Photo by John Schreiber.

A state appeals court panel refused Monday for the second time to overturn a man’s conviction for the 1988 murders of auto racing legend Mickey Thompson and his wife, who were gunned down in the driveway of their Bradbury home.

Michael Goodwin’s conviction was first upheld on Jan. 26 by a three- justice panel from California’s 2nd District Court of Appeal Jan. 26. A petition to rehear the case was filed Feb. 10 and denied today by the same panel.

Goodwin was found guilty in January 2007 of two counts of first-degree murder and was sentenced to life in prison without the possibility of parole. Prosecutors said he ordered the killings over a failed business deal that cost him nearly $750,000.

Thompson, 59, and his 41-year-old wife, Trudy, were gunned down around 6 a.m. on March 16, 1988, in the driveway of their home in the gated San Gabriel foothills community as they headed to work at the Anaheim Stadium offices of Mickey Thompson Entertainment Group.

The killers, described by witnesses as a pair of men in their 20s, escaped on 10-speed bicycles and were never caught.

In his appeal, attorneys for Goodwin alleged a series of errors by prosecutors and the judge who presided over the trial and challenged eyewitness testimony as weak.

His appellate attorney, Gail Harper, acknowledged that her client was an “angry man” who was “known for his loudness and over-the-top statements,” but said “being a jerk isn’t a crime.”

It its January ruling, the appeals panel agreed with the trial judge’s assessment that the case was based on circumstantial evidence. But “the circumstantial evidence was overwhelming,” the justices said, noting that the “defendant repeatedly threatened to kill Mickey Thompson and hurt his family.”

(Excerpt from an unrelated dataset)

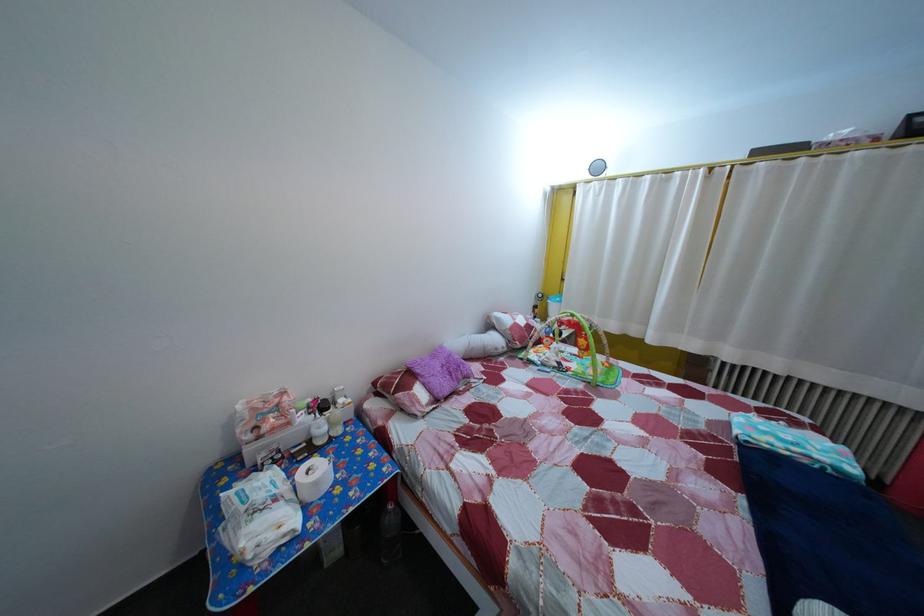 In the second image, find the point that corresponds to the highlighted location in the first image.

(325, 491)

“The Thompsons were killed in a carefully planned operation for which there was no robbery or other motive,” according to the ruling. “Defendant was present in the neighborhood with binoculars and another person a few days before the murders. The shooters knew where and when to find the Thompsons, how to get to their house and how best to escape the scene.”

Thompson set four international speed records in 1959 and went on to set more than 100 international or national speed marks through 1962, according to the International Motorsports Hall of Fame, which posthumously inducted him in 1990.